Danny Weber
23:52 06-01-2026
© Samsung
サムスンはCES2026でQ‑Symphonyの適用範囲を拡張し、JBLやハーマンカードンの新型サウンドバー/スピーカーがサムスン製テレビと同期再生に対応。ブランド混在のホームシアターを柔軟に構築可能に。仕組みや対応機種の詳細は後日発表予定だが、横に広がる没入感ある音場を家庭で実現する狙い。体験の自由度も向上。
サムスンはQ‑Symphonyオーディオ技術の適用範囲を自社ハードの外へ広げる。

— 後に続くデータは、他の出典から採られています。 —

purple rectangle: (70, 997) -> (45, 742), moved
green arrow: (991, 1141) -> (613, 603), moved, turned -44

CES 2026で、ハーマンカードンとJBLの新しいスピーカーやサウンドバーがQ‑Symphonyに対応し、サムスン製テレビと連携して一体的なサウンドシステムとして動作することを明らかにした。
サムスンのテレビ所有者にとっては、サムスンブランドのバーやスピーカーだけに縛られないという意味だ。Q‑Symphonyはテレビ内蔵のドライバーと外部のハーマンカードン/JBL機器の再生を同期させ、横に広がる没入感のある音場を描く。家庭では既にブランドをまたいで機器を組み合わせる人が多いだけに、現実的で使い勝手を重視した舵切りと言える。
仕組みの詳細について、サムスンはまだ説明していない。現時点の示唆では、2026年に登場するハーマンカードンとJBLのワイヤレススピーカーの多くがネイティブにQ‑Symphonyをサポートする見通しだ。この機能は専用のハードウェアモジュールやチップに依存している可能性が高く、両ブランドがサムスンのエコシステム内にあることを考えれば筋が通る話だ。

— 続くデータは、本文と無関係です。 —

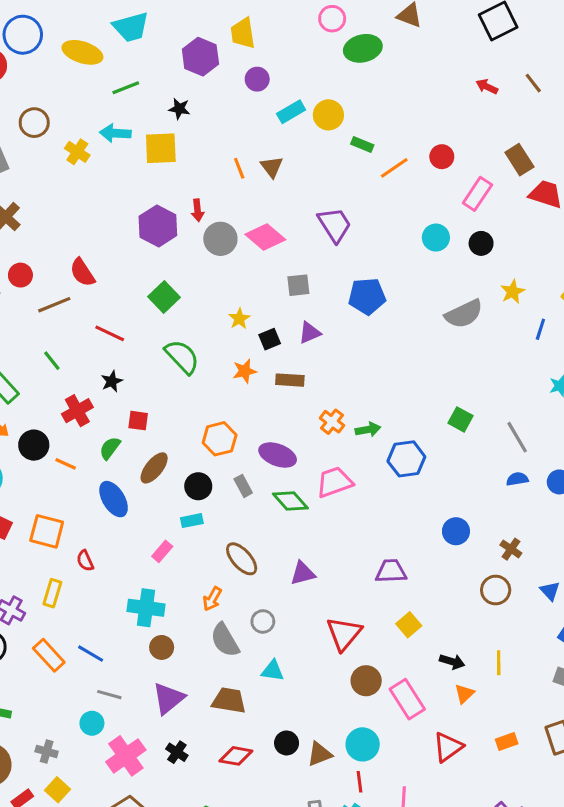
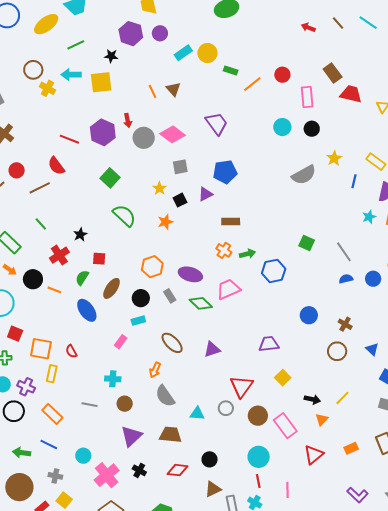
yellow ellipse: (82, 52) -> (46, 24), turned -50
purple hexagon: (200, 57) -> (131, 34), moved
brown circle: (34, 123) -> (33, 70), moved
pink rectangle: (477, 194) -> (307, 97), turned -35
gray square: (298, 285) -> (180, 167), moved
blue pentagon: (367, 296) -> (225, 172), moved
red line: (110, 333) -> (69, 139), moved
brown rectangle: (290, 380) -> (231, 221), moved
orange square: (47, 531) -> (41, 349), moved
cyan cross: (146, 608) -> (113, 379), size x0.7
gray circle: (263, 621) -> (226, 408), moved
blue line: (91, 654) -> (49, 444), moved
yellow line: (499, 663) -> (342, 398), turned 49
gray line: (109, 695) -> (90, 405), moved
brown triangle: (320, 754) -> (213, 489), moved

先を見据えると、この動きはさらに広がっていく可能性がある。最近のSound United買収により、同社はBowers & Wilkins、Denon、Marantz、Polk Audioといった名の知れたオーディオブランドも手中に収めた。Q‑Symphonyをサムスンのより広い音響エコシステムを束ねる基盤技術へと育てる道筋が開けた格好だ。
要するに、サムスンはホームオーディオで柔軟かつ開かれた姿勢を打ち出している。看板機能を損なわずに異なるブランドを組み合わせ、上質なシステムを自在に組み上げられるようにする狙いだ。文字にすれば小さな変更でも、実際の設置や運用はぐっとすっきりする——そんな手触りが見えてくる。